March 3, 2018 1:44:59 am
The annual session of China’s top advisory and legislative bodies will begin in Beijing from Saturday, where 11 proposed constitutional amendments, including the scrapping of presidential two-term limit, are to be ratified.
The 13th National Committee of the Chinese People’s Political Consultative Conference (CPPCC), a political advisory body, will also open its plenary session Saturday. The CPPCC has 2,158 members who act as national political advisors for China’s executive, legislative and judicial organs. The purpose of the gathering is to share their insights on the prevalent political, social and economic issues that affect China. The group undertakes political consultations over various government policies.
The first session of the 13th National People’s Congress, the national legislature of China, will also commence from March 5. There are presently 2,980 deputies who have been elected by people’s congresses of provinces, autonomous regions, municipalities and special administrative regions of China for a period of five years. These deputies will be deliberating a draft revision of the Constitution.
AP adds: A top Chinese government spokesman on Friday dismissed concerns over Beijing’s overseas influence as discriminatory, Cold War-era thinking, in a rare instance of a top official addressing growing negative sentiment in Western capitals, academia and media over China’s covert reach.
Wang Guoqing, spokesman for the advisory body to China’s ceremonial legislature, said Beijing’s ability to communicate to the world has grown along with its national power.
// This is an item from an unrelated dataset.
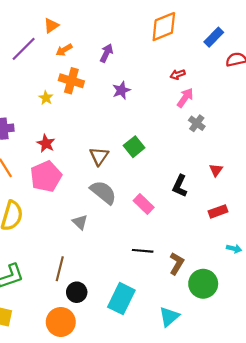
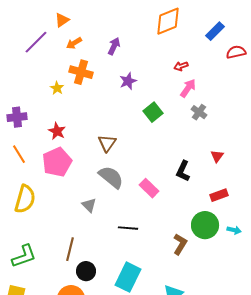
green square: (134, 147) -> (153, 112), moved
black line: (143, 251) -> (128, 228), moved
green circle: (203, 284) -> (205, 225), moved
But Wang said China’s efforts to showcase its “true image” have been held to a double standard and unfairly criticised.
Australia has been roiled in the past year by allegations of a far-reaching Chinese government effort to infiltrate and sway national politics as well as Australia’s large overseas Chinese community. Last month, FBI director Christopher Wray said US law enforcement was “watching warily” the activities of Confucius Institutes, Chinese government-funded educational and cultural centres in the US and other countries.
Wang said Western countries call their own activities “soft power” or “smart power” but decry similar efforts by China as laden with sinister motives. “We regret to see that for some people in the West, their bodies have entered the 21st century but their brains are stuck in the Cold War era,” Wang said.